In a cold sweat, I reflexively reached up to touch the empty space where Max’s still-missing necklace once rested.
A series of disturbing thoughts gnawed at me.
Did he return on schedule but not want to see me again?
Had I imagined his feelings for me? That seemed far-fetched.
All our dates, the banter, the protective feeling of his arm draped over my shoulders, the sweet and funny texts we’d exchanged.
And those kisses. Dear lord, those kisses.
But Frannie had cautioned that ghosting was all too common these days.
After a full week of no contact, I could no longer believe that Max was simply too busy with work or unexpectedly delayed.
I knew it was time to resign myself to the brutal truth that I might never hear from him again.
Maybe inviting Max to meet my dead husband’s parents had scared him off.
Or maybe he got spooked by the viral article and the media attention, given his need for extreme privacy.
Or maybe I was just too desperate and needy.
As if the possibility I’d been ghosted wasn’t devastating enough, I’d also painted myself into a corner with Rebecca.

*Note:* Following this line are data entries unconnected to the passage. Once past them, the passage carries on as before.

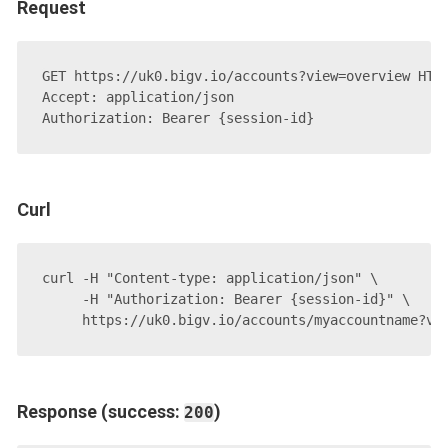
Request
GET https://uk0.bigv.io/accounts?view=overview HTTP
Accept: application/json

Curl
curl -H "Content-type: application/json" \

     -H "Authorization: Bearer {session-id}" \

Response (success:
)
200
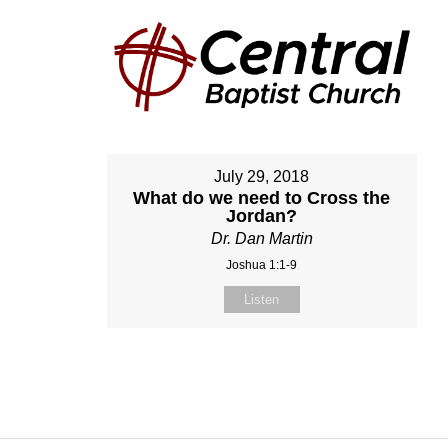
July 29, 2018
What do we need to Cross the
Jordan?
Dr. Dan Martin
Joshua 1:1-9
Listen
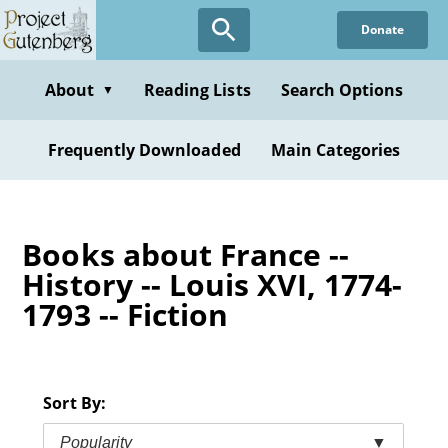
Skip
Donate
to
main
content
About
Reading Lists
Search Options
▼
Frequently Downloaded
Main Categories
Books about France --
History -- Louis XVI, 1774-
1793 -- Fiction
Sort By:
Popularity
▼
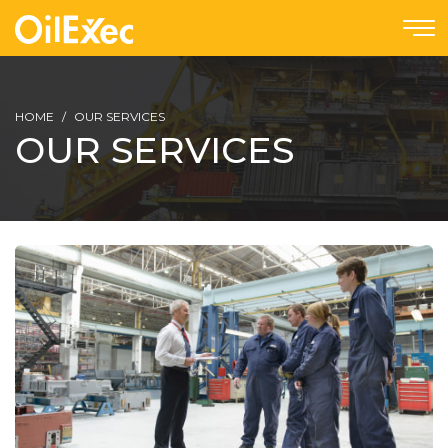
HOME
OUR SERVICES
OUR SERVICES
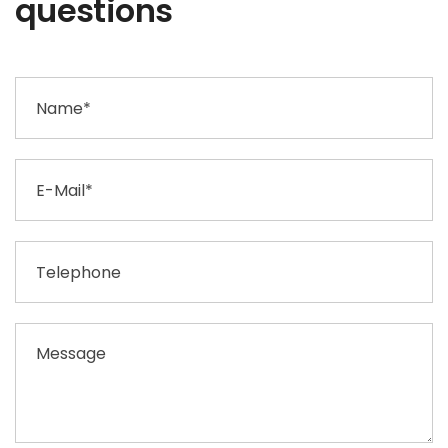
questions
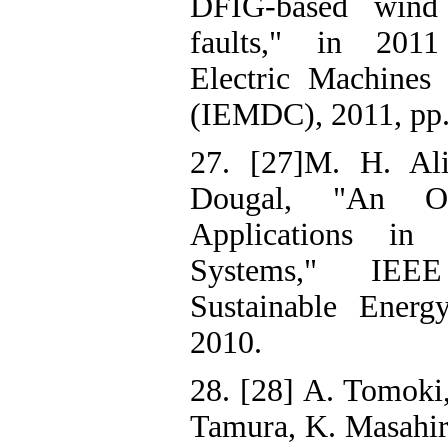
DFIG-based wind 
faults," in 2011
Electric Machines
(IEMDC), 2011, pp.
27. [27]M. H. Al
Dougal, "An O
Applications i
Systems," IEE
Sustainable Energ
2010.
28. [28] A. Tomoki,
Tamura, K. Masahiro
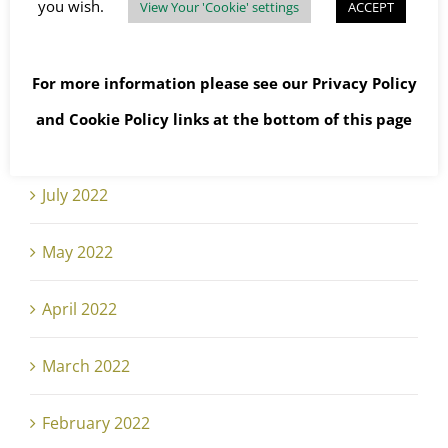
you wish.
View Your 'Cookie' settings
ACCEPT
October 2022
September 2022
For more information please see our
Privacy Policy
and
Cookie Policy
links at the bottom of this page
August 2022
July 2022
May 2022
April 2022
March 2022
February 2022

Even though my dating life—and failures—should be no one’s business but my own, Rebecca might not see it that way after I’d promised her up-and-down for weeks that Max was an upstanding guy and she would see for herself soon.
The “I told you so”s would be excruciating if I had to confess she was right that Max wasn’t the man I thought he was.
I touched my forehead to the steering wheel as I squeezed back tears. This was not how I’d imagined this story ending. But I still had Lucy, and a bestselling book. I’d just have to take my lumps and get through the rest.